Using source code to launch

$ cd ~
$ cd Iginx
$ chmod +x startIginX.sh # enable permissions for startup scripts
$ ./startIginX.sh

Cluster

IGinX now has two method options: to use ZooKeeper storage or write local files.

When the deployment scenario is multiple IGinX instances, you must use ZooKeeper storage, deploy a single IGinX instance and use the source code compilation and installation method. Both can be selected, just change the corresponding configuration file.

Take two IoTDB instances and two IGinX instances as examples.

Launching multiple IoTDB instances

Here is an example of starting two instances with ports 6667 and 7667, respectively, on a single machine.

$ cd ~
$ cd apache-iotdb-0.12.6-server-bin/
$ ./sbin/start-server.sh # 启动实例一 127.0.0.1: 6667

Modify the configuration file IoTDB_HOME/conf/iotdb-engine.properties

rpc_port=7667

Start the second instance.

$ ./sbin/start-server.sh # 启动实例二 127.0.0.1: 7667

Starting multiple IGinX instances

Modify IGinX_HOME/conf/config. Properties

storageEngineList=127.0.0.1#6667#iotdb#username=root#password=root#sessionPoolSize=100#dataDir=/path/to/your/data/,127.0.0.1#6688#iotdb#username=root#password=root#sessionPoolSize=100#dataDir=/path/to/your/data/

#存储方式选择 ZooKeeper
metaStorage=zookeeper 

# 提供ZooKeeper端口
zookeeperConnectionString=127.0.0.1:2181

#注释掉file、etcd相关配置
#fileDataDir=meta
#etcdEndpoints=http://localhost:2379

Start the first IGinX instance.

$ cd ~
$ cd Iginx
$ chmod +x sbin/start_iginx.sh # 为启动脚本添加启动权限
$ ./sbin/start_iginx.sh

Modify conf/config. Properties

# iginx 绑定的端口
port=7888
# rest 绑定的端口
restPort=7666

Launch a second instance of IGinX.

$ ./sbin/start_iginx.sh

Configuration Items

In order to facilitate installation and management of IGinX, IGinX provides users with several optional item configurations.
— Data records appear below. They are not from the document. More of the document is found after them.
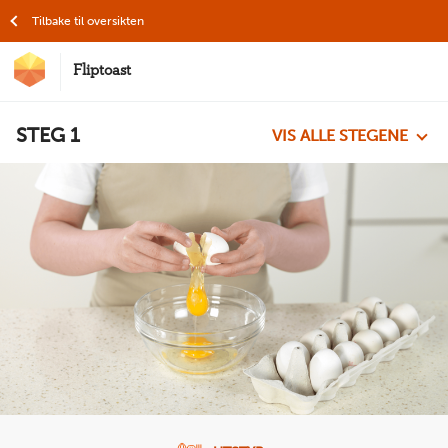
Hopp til hovedinnhold
Tilbake til oversikten
Fliptoast
MatStart
STEG
1
VIS ALLE STEGENE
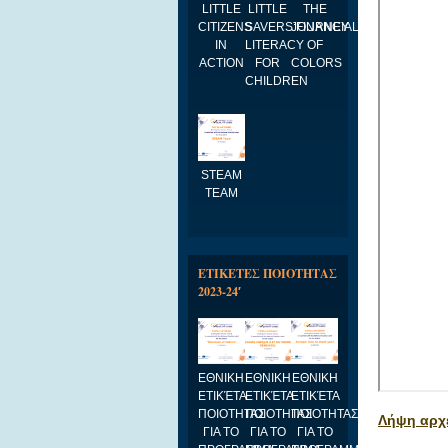
LITTLE
LITTLE
THE
CITIZENS
SAVERS:FINANCIAL
JOURNEY
IN
LITERACY
OF
ACTION
FOR
COLORS
CHILDREN
STEAM
TEAM
ΕΤΙΚΕΤΕΣ ΠΟΙΟΤΗΤΑΣ
2023-24′
ΕΘΝΙΚΗ
ΕΘΝΙΚΗ
ΕΘΝΙΚΗ
ΕΤΙΚΈΤΑ
ΕΤΙΚΈΤΑ
ΕΤΙΚΈΤΑ
ΠΟΙΟΤΗΤΑΣ
ΠΟΙΟΤΗΤΑΣ
ΠΟΙΟΤΗΤΑΣ
Λήψη αρχε
ΓΙΑ ΤΟ
ΓΙΑ ΤΟ
ΓΙΑ ΤΟ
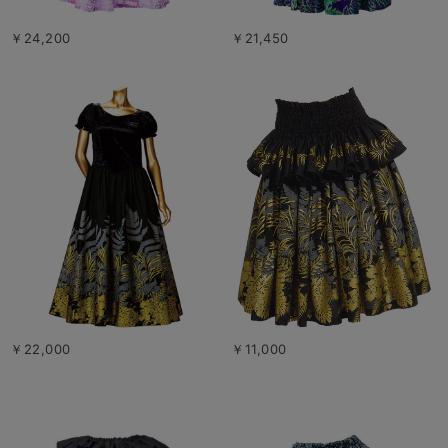
￥24,200
￥21,450
￥22,000
￥11,000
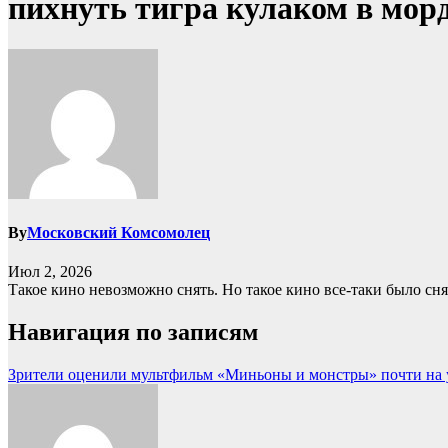
пихнуть тигра кулаком в мор
By
Московский Комсомолец
Июл 2, 2026
Такое кино невозможно снять. Но такое кино все-таки было сн
Навигация по записям
Зрители оценили мультфильм «Миньоны и монстры» почти на 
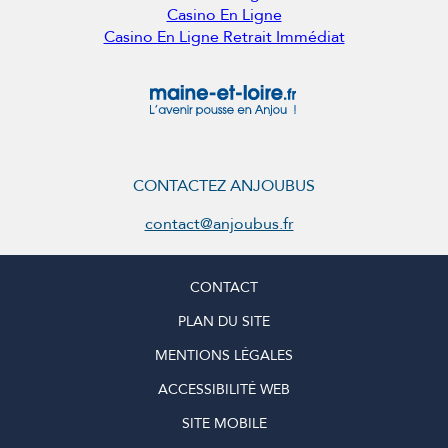
Casino En Ligne
Casino En Ligne Retrait Immédiat
CONTACTEZ ANJOUBUS
contact@anjoubus.fr
CONTACT
PLAN DU SITE
MENTIONS LÉGALES
ACCESSIBILITÉ WEB
SITE MOBILE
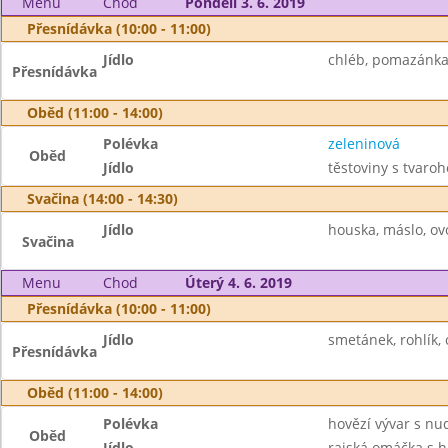
Menu
Chod
Pondělí 3. 6. 2019
Přesnídávka (10:00 - 11:00)
Jídlo
chléb, pomazánka 
Přesnídávka
Oběd (11:00 - 14:00)
Polévka
zeleninová
Oběd
Jídlo
těstoviny s tvaro
Svačina (14:00 - 14:30)
Jídlo
houska, máslo, ovoc
Svačina
Menu
Chod
Úterý 4. 6. 2019
Přesnídávka (10:00 - 11:00)
Jídlo
smetánek, rohlík, 
Přesnídávka
Oběd (11:00 - 14:00)
Polévka
hovězí vývar s nu
Oběd
Jídlo
rajská omáčka s 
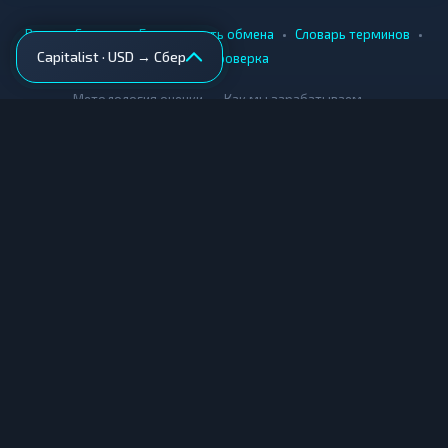
•
•
•
•
Вики
Города
Безопасность обмена
Словарь терминов
Capitalist · USD → Сбер
AML-проверка
•
•
Методология оценки
Как мы зарабатываем
Для обменников
Купить крипту
Продать крипту
Купить за рубли
Продать за рубли
© Мониторинг обменников — 2026
|
|
|
Условия использования
Конфиденциальность
Cookies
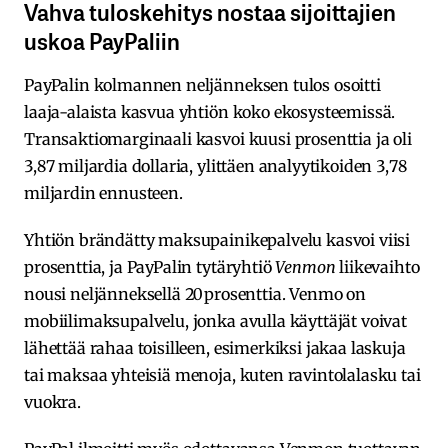
Vahva tuloskehitys nostaa sijoittajien
uskoa PayPaliin
PayPalin kolmannen neljänneksen tulos osoitti
laaja-alaista kasvua yhtiön koko ekosysteemissä.
Transaktiomarginaali kasvoi kuusi prosenttia ja oli
3,87 miljardia dollaria, ylittäen analyytikoiden 3,78
miljardin ennusteen.
Yhtiön brändätty maksupainikepalvelu kasvoi viisi
prosenttia, ja PayPalin tytäryhtiö
Venmon
liikevaihto
nousi neljänneksellä 20 prosenttia. Venmo on
mobiilimaksupalvelu, jonka avulla käyttäjät voivat
lähettää rahaa toisilleen, esimerkiksi jakaa laskuja
tai maksaa yhteisiä menoja, kuten ravintolalasku tai
vuokra.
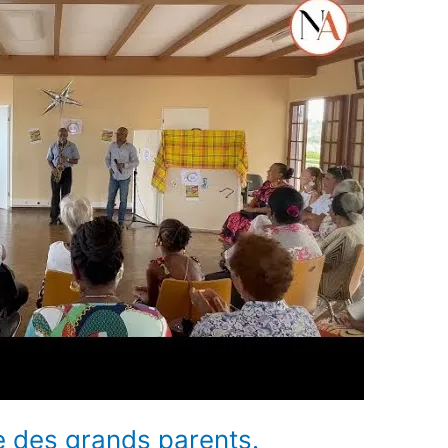
e des grands parents.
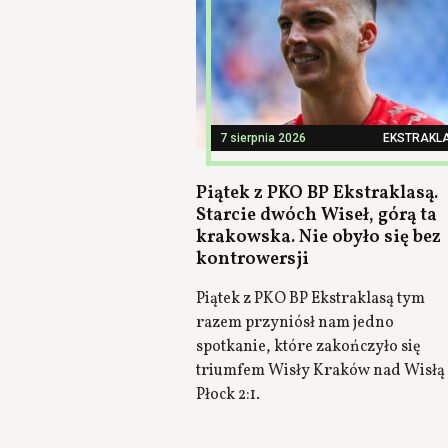
7 sierpnia 2026
EKSTRAKL
Piątek z PKO BP Ekstraklasą.
Starcie dwóch Wiseł, górą ta
krakowska. Nie obyło się bez
kontrowersji
Piątek z PKO BP Ekstraklasą tym
razem przyniósł nam jedno
spotkanie, które zakończyło się
triumfem Wisły Kraków nad Wisłą
Płock 2:1.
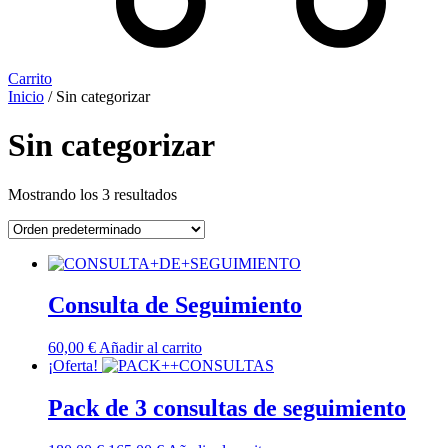
Carrito
Inicio
/ Sin categorizar
Sin categorizar
Mostrando los 3 resultados
Consulta de Seguimiento
60,00
€
Añadir al carrito
¡Oferta!
Pack de 3 consultas de seguimiento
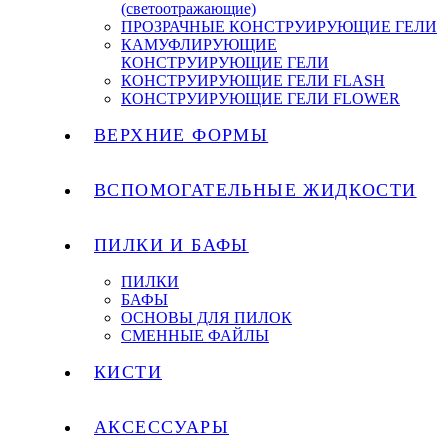
(светоотражающие)
ПРОЗРАЧНЫЕ КОНСТРУИРУЮЩИЕ ГЕЛИ
КАМУФЛИРУЮЩИЕ
КОНСТРУИРУЮЩИЕ ГЕЛИ
КОНСТРУИРУЮЩИЕ ГЕЛИ FLASH
КОНСТРУИРУЮЩИЕ ГЕЛИ FLOWER
ВЕРХНИЕ ФОРМЫ
ВСПОМОГАТЕЛЬНЫЕ ЖИДКОСТИ
ПИЛКИ И БАФЫ
ПИЛКИ
БАФЫ
ОСНОВЫ ДЛЯ ПИЛОК
СМЕННЫЕ ФАЙЛЫ
КИСТИ
АКСЕССУАРЫ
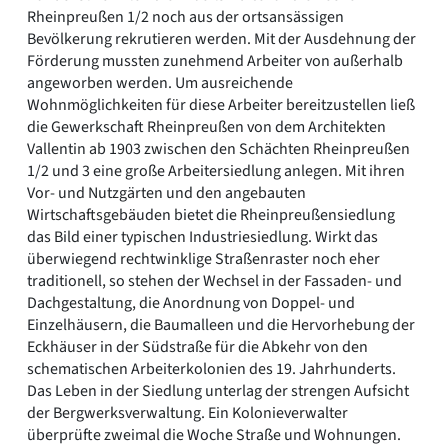
Rheinpreußen 1/2 noch aus der ortsansässigen
Bevölkerung rekrutieren werden. Mit der Ausdehnung der
Förderung mussten zunehmend Arbeiter von außerhalb
angeworben werden. Um ausreichende
Wohnmöglichkeiten für diese Arbeiter bereitzustellen ließ
die Gewerkschaft Rheinpreußen von dem Architekten
Vallentin ab 1903 zwischen den Schächten Rheinpreußen
1/2 und 3 eine große Arbeitersiedlung anlegen. Mit ihren
Vor- und Nutzgärten und den angebauten
Wirtschaftsgebäuden bietet die Rheinpreußensiedlung
das Bild einer typischen Industriesiedlung. Wirkt das
überwiegend rechtwinklige Straßenraster noch eher
traditionell, so stehen der Wechsel in der Fassaden- und
Dachgestaltung, die Anordnung von Doppel- und
Einzelhäusern, die Baumalleen und die Hervorhebung der
Eckhäuser in der Südstraße für die Abkehr von den
schematischen Arbeiterkolonien des 19. Jahrhunderts.
Das Leben in der Siedlung unterlag der strengen Aufsicht
der Bergwerksverwaltung. Ein Kolonieverwalter
überprüfte zweimal die Woche Straße und Wohnungen.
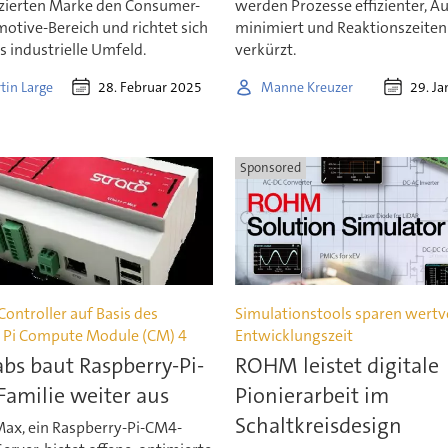
izierten Marke den Consumer-
werden Prozesse effizienter, Au
otive-Bereich und richtet sich
minimiert und Reaktionszeiten
ns industrielle Umfeld.
verkürzt.
28. Februar 2025
29. J
tin Large
Manne Kreuzer
Sponsored
Controller auf Basis des
Simulationstools sparen wertv
 Pi Compute Module (CM) 4
Entwicklungszeit
abs baut Raspberry-Pi-
ROHM leistet digitale
Familie weiter aus
Pionierarbeit im
Schaltkreisdesign
Max, ein Raspberry-Pi-CM4-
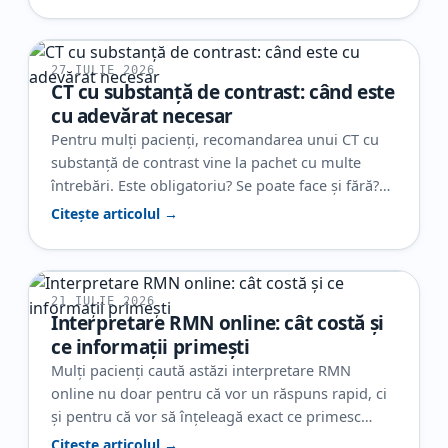
27 IULIE 2026
CT cu substanță de contrast: când este
cu adevărat necesar
Pentru mulți pacienți, recomandarea unui CT cu
substanță de contrast vine la pachet cu multe
întrebări. Este obligatoriu? Se poate face și fără?
Ajută cu adevărat la diagnostic? Și, poate cel mai
Citește articolul →
important, de ce este nevoie de contrast într-un
caz și nu în altul? În realitate, contrastul nu este
folosit automat la orice CT. El…
21 IULIE 2026
Interpretare RMN online: cât costă și
ce informații primești
Mulți pacienți caută astăzi interpretare RMN
online nu doar pentru că vor un răspuns rapid, ci
și pentru că vor să înțeleagă exact ce primesc
pentru banii plătiți. Când ai deja o investigație, dar
Citește articolul →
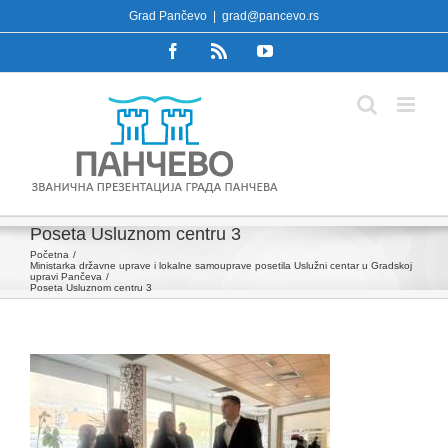
Skip
Grad Pančevo
|
grad@pancevo.rs
to
Facebook
Rss
YouTube
content
Poseta Usluznom centru 3
Početna
Ministarka državne uprave i lokalne samouprave posetila Uslužni centar u Gradskoj
upravi Pančeva
Poseta Usluznom centru 3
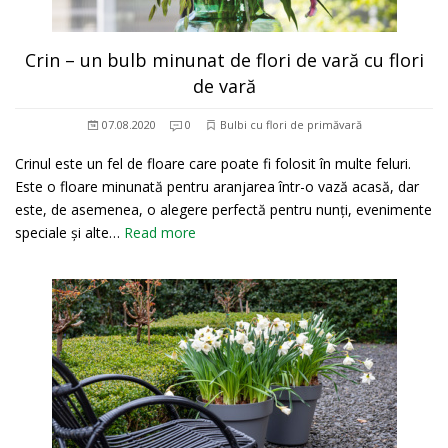
Crin – un bulb minunat de flori de vară cu flori
de vară
07.08.2020
0
Bulbi cu flori de primăvară
Crinul este un fel de floare care poate fi folosit în multe feluri.
Este o floare minunată pentru aranjarea într-o vază acasă, dar
este, de asemenea, o alegere perfectă pentru nunți, evenimente
speciale și alte…
Read more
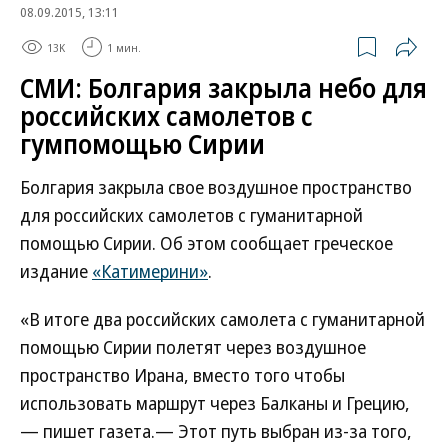
08.09.2015, 13:11
13K
1 мин.
СМИ: Болгария закрыла небо для
российских самолетов с
гумпомощью Сирии
Болгария закрыла свое воздушное пространство
для российских самолетов с гуманитарной
помощью Сирии. Об этом сообщает греческое
издание
«Катимерини»
.
«В итоге два российских самолета с гуманитарной
помощью Сирии полетят через воздушное
пространство Ирана, вместо того чтобы
использовать маршрут через Балканы и Грецию,
— пишет газета.— Этот путь выбран из-за того,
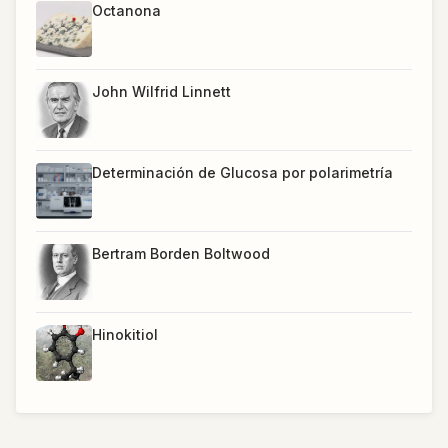
Octanona
John Wilfrid Linnett
Determinación de Glucosa por polarimetría
Bertram Borden Boltwood
Hinokitiol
The IGinX configuration file is located in config.properties under the $IGinX_HOME/conf folder of the IGinX installation directory. It mainly includes three aspects of configuration: IGinX, Rest, and metadata management.

IGinX Configuration

Configuration Item Description Configuration
ip iginx ip bounds 0.0.0.0
port iginx back-end port 6888
username iginx username root
password iginx password root
storageEngineList Time series database list, use ‘,’ to separate different instances 127.0.0.1#6667#iotdb12#username=root#password=root#sessionPoolSize=20#has_data=false#is_read_only=false
maxAsyncRetryTimes The maximum number of repetitions of asynchronous requests 3
asyncExecuteThreadPool Asynchronous execution concurrent number 20
syncExecuteThreadPool The number of concurrent executions 60
replicaNum number of copies written 1
databaseClassNames The underlying database class name, use ‘,’ to separate different databases iotdb12=cn.edu.tsinghua.iginx.iotdb.IoTDBStorage,influxdb=cn.edu.tsinghua.iginx.influxdb.InfluxDBStorage,parquet=cn.edu.tsinghua.iginx.parquet.ParquetStorage,relational=cn.edu.tsinghua.iginx.relational.RelationAbstractStorage,mongodb=cn.edu.tsinghua.iginx.mongodb.MongoDBStorage,redis=cn.edu.tsinghua.iginx.redis.RedisStorage
policyClassName Policy class name cn.edu.tsinghua.iginx.policy.naive.NaivePolicy
statisticsCollectorClassName Statistics collection class cn.edu.tsinghua.iginx.statistics.StatisticsCollector
statisticsLogInterval Statistics print interval, in milliseconds 1000

Rest Configuration

Configuration item Description Default value
restIp rest-bound ip 0.0.0.0
restPort rest bound port 6666
enableRestService Whether to enable rest service true

Metadata Configuration

Configuration item Description Default value
metaStorage Metadata storage type, optional zookeeper, file, etcd file
fileDataDir If you use file as the metadata storage backend, you need to provide meta
zookeeperConnectionString If you use zookeeper as the metadata storage backend, you need to provide 127.0.0.1:2181
etcdEndpoints If using etcd as the metadata storage backend, need to provide, if there are multiple etcd instances, separated by commas http://localhost:2379

Access

RESTful Interface

After the startup is complete, you can easily use the RESTful interface to write and query data to IGinX.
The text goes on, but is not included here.